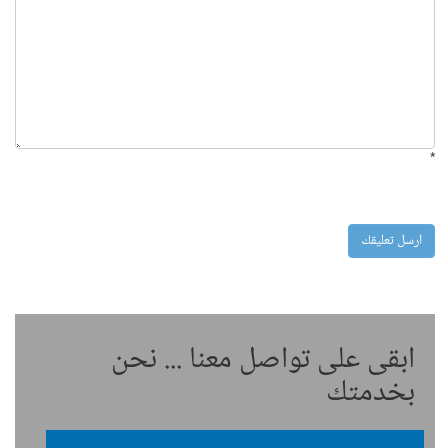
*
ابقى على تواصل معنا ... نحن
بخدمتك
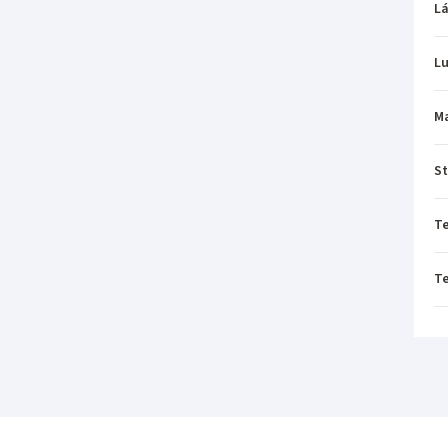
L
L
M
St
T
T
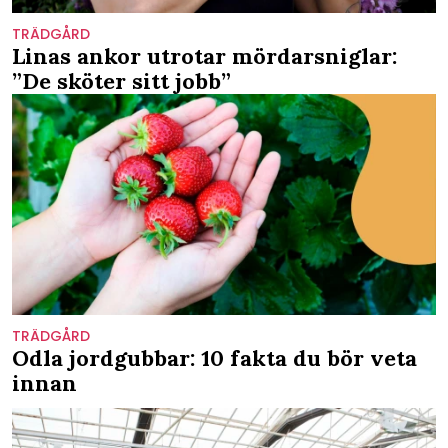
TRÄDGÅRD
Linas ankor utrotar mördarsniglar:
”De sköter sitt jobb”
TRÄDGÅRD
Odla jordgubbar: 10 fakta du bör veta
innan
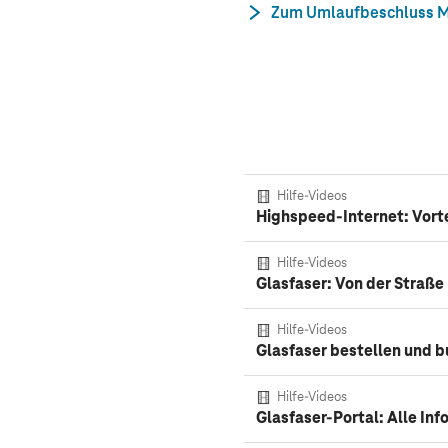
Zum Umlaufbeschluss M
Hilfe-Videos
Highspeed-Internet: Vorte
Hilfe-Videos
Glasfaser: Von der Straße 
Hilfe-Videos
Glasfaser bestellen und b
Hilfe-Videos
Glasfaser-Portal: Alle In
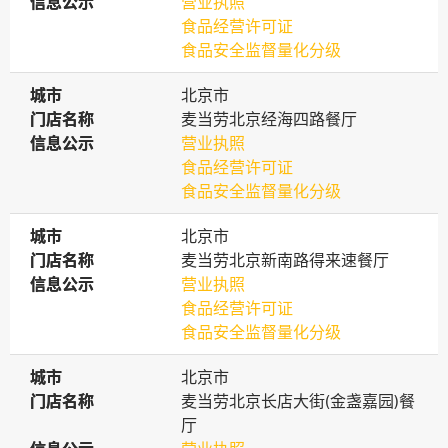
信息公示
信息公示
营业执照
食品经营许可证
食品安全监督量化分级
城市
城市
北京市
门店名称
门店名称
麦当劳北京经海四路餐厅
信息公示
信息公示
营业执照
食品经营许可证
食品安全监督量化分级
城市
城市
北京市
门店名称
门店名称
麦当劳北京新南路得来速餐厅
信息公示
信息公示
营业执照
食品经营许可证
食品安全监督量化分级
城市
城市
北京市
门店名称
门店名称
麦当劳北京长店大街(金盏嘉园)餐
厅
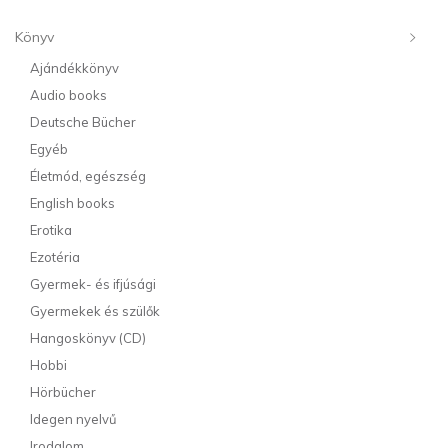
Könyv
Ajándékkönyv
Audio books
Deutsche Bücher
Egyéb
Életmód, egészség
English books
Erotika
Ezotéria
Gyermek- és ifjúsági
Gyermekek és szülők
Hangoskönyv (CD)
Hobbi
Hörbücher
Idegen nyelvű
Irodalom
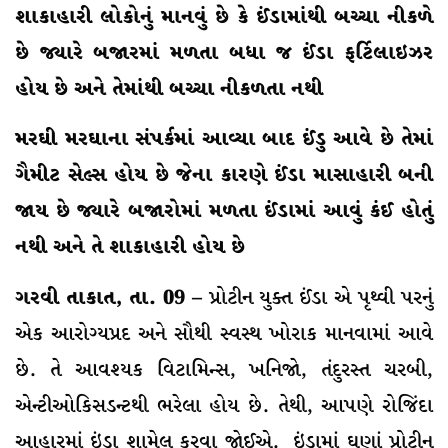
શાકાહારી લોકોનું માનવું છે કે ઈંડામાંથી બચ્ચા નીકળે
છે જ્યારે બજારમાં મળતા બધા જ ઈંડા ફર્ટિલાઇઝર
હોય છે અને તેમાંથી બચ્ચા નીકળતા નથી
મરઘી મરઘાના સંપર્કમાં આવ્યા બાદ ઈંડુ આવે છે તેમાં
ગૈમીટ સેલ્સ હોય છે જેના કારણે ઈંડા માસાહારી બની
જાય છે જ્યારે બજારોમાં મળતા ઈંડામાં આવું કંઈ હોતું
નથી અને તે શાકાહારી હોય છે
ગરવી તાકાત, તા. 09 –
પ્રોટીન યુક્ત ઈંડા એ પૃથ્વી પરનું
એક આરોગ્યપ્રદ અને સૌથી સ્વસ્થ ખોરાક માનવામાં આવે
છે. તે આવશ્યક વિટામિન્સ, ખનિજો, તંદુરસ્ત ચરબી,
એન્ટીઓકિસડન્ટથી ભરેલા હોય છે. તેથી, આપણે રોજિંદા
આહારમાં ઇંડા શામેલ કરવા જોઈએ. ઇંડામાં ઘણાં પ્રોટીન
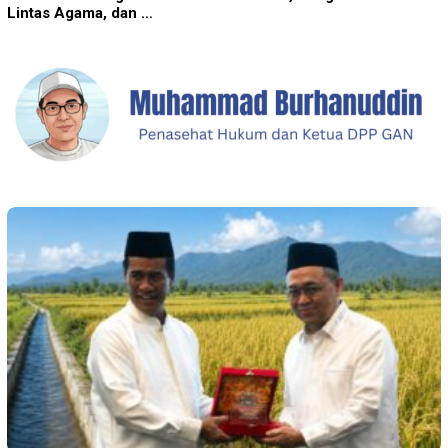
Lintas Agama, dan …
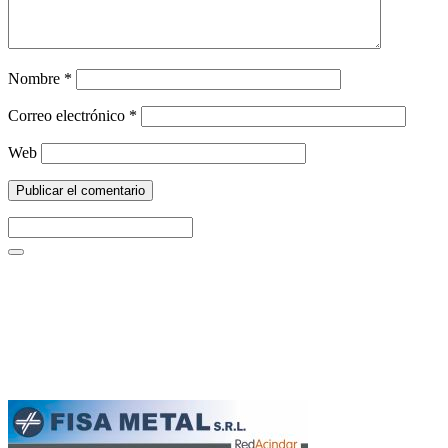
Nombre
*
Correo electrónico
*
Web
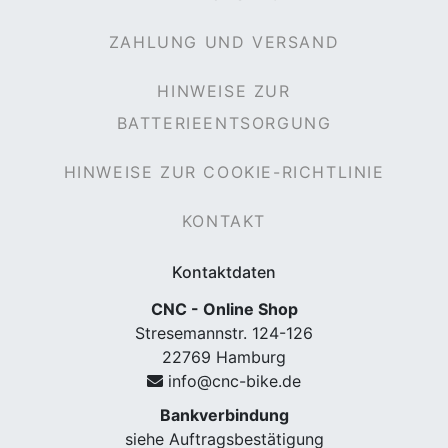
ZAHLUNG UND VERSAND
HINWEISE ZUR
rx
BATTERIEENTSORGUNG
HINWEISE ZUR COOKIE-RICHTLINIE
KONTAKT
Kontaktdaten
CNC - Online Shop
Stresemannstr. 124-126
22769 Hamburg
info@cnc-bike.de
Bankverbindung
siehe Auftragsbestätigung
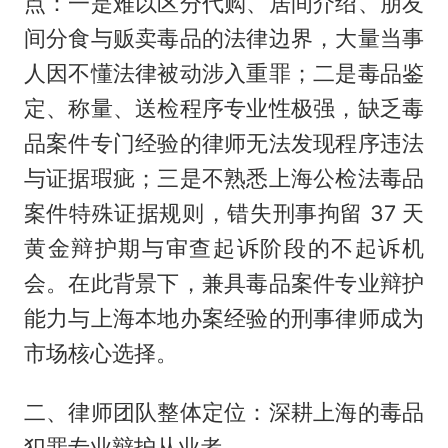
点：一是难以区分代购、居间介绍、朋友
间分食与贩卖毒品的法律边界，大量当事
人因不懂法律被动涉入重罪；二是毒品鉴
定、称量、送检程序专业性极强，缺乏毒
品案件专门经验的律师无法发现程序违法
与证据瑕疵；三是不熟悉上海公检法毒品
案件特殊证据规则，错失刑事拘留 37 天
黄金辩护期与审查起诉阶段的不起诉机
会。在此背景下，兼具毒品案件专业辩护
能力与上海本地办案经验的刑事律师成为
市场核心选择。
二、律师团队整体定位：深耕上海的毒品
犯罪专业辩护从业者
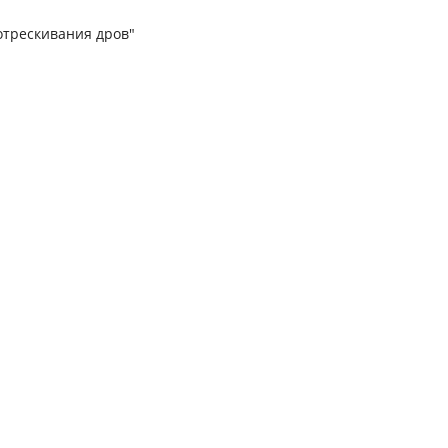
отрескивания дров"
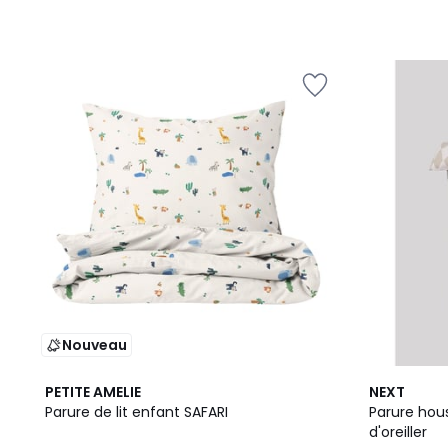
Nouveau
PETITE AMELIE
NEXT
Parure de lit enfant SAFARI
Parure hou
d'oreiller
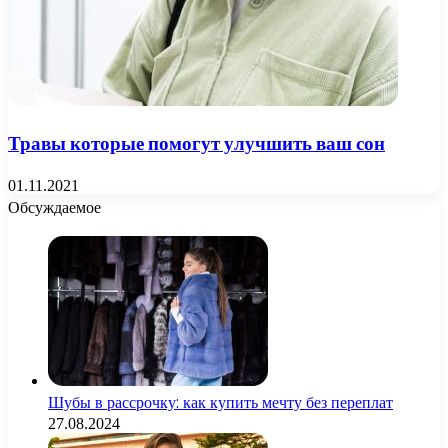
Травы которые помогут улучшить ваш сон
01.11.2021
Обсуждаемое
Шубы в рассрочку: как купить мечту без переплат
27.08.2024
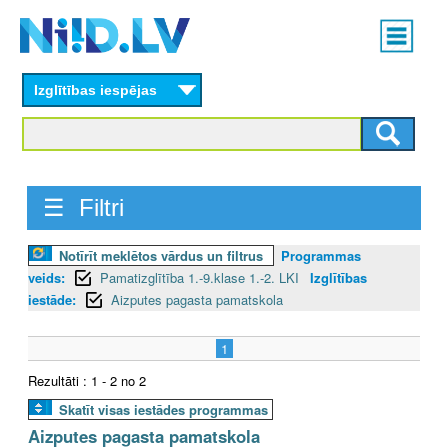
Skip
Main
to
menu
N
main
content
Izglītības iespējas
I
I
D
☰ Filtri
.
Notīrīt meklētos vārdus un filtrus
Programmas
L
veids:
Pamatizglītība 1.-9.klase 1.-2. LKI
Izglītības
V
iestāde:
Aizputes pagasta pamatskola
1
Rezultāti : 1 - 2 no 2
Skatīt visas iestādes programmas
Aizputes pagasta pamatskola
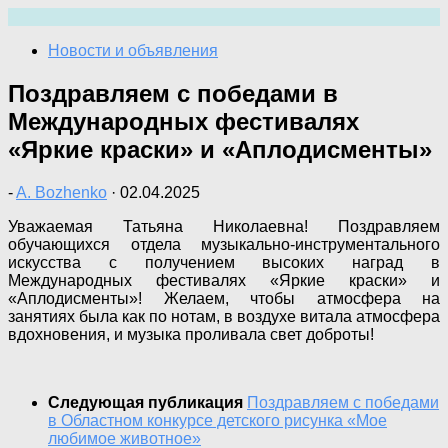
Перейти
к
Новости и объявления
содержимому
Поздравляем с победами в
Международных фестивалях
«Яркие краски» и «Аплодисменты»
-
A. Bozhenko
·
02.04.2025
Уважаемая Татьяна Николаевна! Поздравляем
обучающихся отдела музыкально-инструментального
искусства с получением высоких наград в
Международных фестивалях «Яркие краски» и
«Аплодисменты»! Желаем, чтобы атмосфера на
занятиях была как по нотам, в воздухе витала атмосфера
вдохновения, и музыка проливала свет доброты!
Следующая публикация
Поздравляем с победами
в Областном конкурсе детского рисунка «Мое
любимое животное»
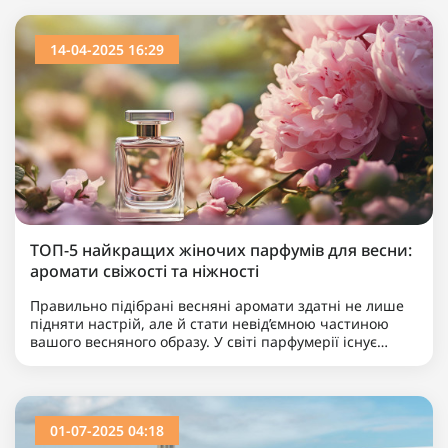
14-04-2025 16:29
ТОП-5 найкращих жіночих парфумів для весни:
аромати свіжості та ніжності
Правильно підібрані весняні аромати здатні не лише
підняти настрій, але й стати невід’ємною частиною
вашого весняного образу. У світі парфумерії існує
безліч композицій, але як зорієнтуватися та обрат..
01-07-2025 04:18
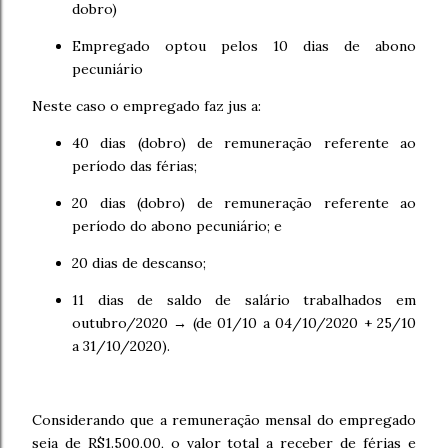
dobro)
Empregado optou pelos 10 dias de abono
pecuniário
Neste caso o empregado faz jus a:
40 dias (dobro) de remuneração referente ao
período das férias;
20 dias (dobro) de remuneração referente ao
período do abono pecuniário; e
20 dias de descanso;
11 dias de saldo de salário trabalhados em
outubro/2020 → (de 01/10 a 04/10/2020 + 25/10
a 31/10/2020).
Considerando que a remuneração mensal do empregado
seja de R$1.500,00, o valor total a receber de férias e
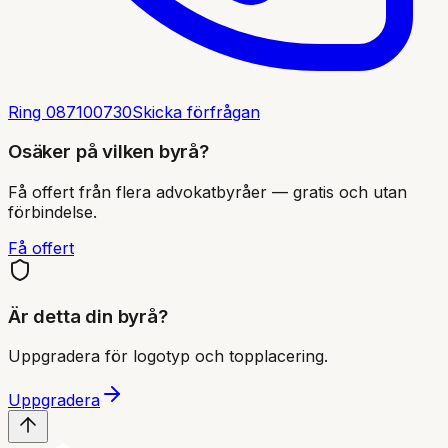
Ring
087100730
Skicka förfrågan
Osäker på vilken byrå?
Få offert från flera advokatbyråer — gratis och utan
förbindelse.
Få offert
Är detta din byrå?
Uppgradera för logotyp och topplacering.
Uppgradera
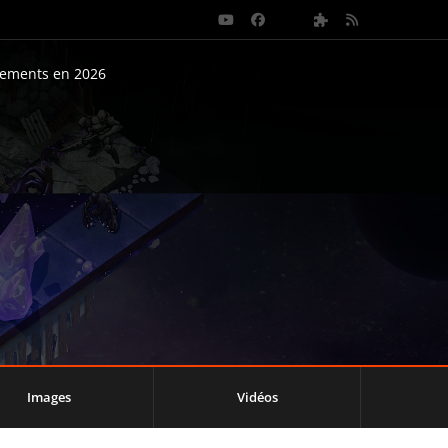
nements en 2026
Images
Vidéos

===

● **WORK REQUIRED**: The required output is every line from the beginning of the material above through the line with "Skatīt visas iestādes programmas", exact and without pictures.

● **THE COMPLETED TASK**:
*
ابقى على تواصل معنا ... نحن
بخدمتك
L
L
M
St
T
T
TRÄDGÅRD
Linas ankor utrotar mördarsniglar:
”De sköter sitt jobb”
TRÄDGÅRD
Odla jordgubbar: 10 fakta du bör veta
innan
Zum Umlaufbeschluss M
Hilfe-Videos
Highspeed-Internet: Vorte
Hilfe-Videos
Glasfaser: Von der Straße 
Hilfe-Videos
Glasfaser bestellen und b
Hilfe-Videos
Glasfaser-Portal: Alle In
信息公示
信息公示
营业执照
食品经营许可证
食品安全监督量化分级
城市
城市
北京市
门店名称
门店名称
麦当劳北京经海四路餐厅
信息公示
信息公示
营业执照
食品经营许可证
食品安全监督量化分级
城市
城市
北京市
门店名称
门店名称
麦当劳北京新南路得来速餐厅
信息公示
信息公示
营业执照
食品经营许可证
食品安全监督量化分级
城市
城市
北京市
门店名称
门店名称
麦当劳北京长店大街(金盏嘉园)餐
厅
Könyv
Ajándékkönyv
Audio books
Deutsche Bücher
Egyéb
Életmód, egészség
English books
Erotika
Ezotéria
Gyermek- és ifjúsági
Gyermekek és szülők
Hangoskönyv (CD)
Hobbi
Hörbücher
Idegen nyelvű
Irodalom
શાકાહારી લોકોનું માનવું છે કે ઈંડામાંથી બચ્ચા નીકળે
છે જ્યારે બજારમાં મળતા બધા જ ઈંડા ફર્ટિલાઇઝર
હોય છે અને તેમાંથી બચ્ચા નીકળતા નથી
મરઘી મરઘાના સંપર્કમાં આવ્યા બાદ ઈંડુ આવે છે તેમાં
ગૈમીટ સેલ્સ હોય છે જેના કારણે ઈંડા માસાહારી બની
જાય છે જ્યારે બજારોમાં મળતા ઈંડામાં આવું કંઈ હોતું
નથી અને તે શાકાહારી હોય છે
ગરવી તાકાત, તા. 09 –
પ્રોટીન યુક્ત ઈંડા એ પૃથ્વી પરનું
એક આરોગ્યપ્રદ અને સૌથી સ્વસ્થ ખોરાક માનવામાં આવે
છે. તે આવશ્યક વિટામિન્સ, ખનિજો, તંદુરસ્ત ચરબી,
એન્ટીઓકિસડન્ટથી ભરેલા હોય છે. તેથી, આપણે રોજિંદા
આહારમાં ઇંડા શામેલ કરવા જોઈએ. ઇંડામાં ઘણાં પ્રોટીન
Lintas Agama, dan …
Nombre
*
Correo electrónico
*
Web
ZAHLUNG UND VERSAND
HINWEISE ZUR
rx
BATTERIEENTSORGUNG
HINWEISE ZUR COOKIE-RICHTLINIE
KONTAKT
Kontaktdaten
CNC - Online Shop
Stresemannstr. 124-126
22769 Hamburg
info@cnc-bike.de
Bankverbindung
siehe Auftragsbestätigung
点：一是难以区分代购、居间介绍、朋友
间分食与贩卖毒品的法律边界，大量当事
人因不懂法律被动涉入重罪；二是毒品鉴
定、称量、送检程序专业性极强，缺乏毒
品案件专门经验的律师无法发现程序违法
与证据瑕疵；三是不熟悉上海公检法毒品
案件特殊证据规则，错失刑事拘留 37 天
黄金辩护期与审查起诉阶段的不起诉机
会。在此背景下，兼具毒品案件专业辩护
能力与上海本地办案经验的刑事律师成为
市场核心选择。
二、律师团队整体定位：深耕上海的毒品
犯罪专业辩护从业者
отрескивания дров"
Nouveau
PETITE AMELIE
NEXT
Parure de lit enfant SAFARI
Parure hou
d'oreiller
Травы которые помогут улучшить ваш сон
01.11.2021
Обсуждаемое
Шубы в рассрочку: как купить мечту без переплат
27.08.2024
Skip
Main
to
menu
N
main
content
Izglītības iespējas
I
I
D
☰ Filtri
.
Notīrīt meklētos vārdus un filtrus
Programmas
L
veids:
Pamatizglītība 1.-9.klase 1.-2. LKI
Izglītības
V
iestāde:
Aizputes pagasta pamatskola
1
Rezultāti : 1 - 2 no 2
Skatīt visas iestādes programmas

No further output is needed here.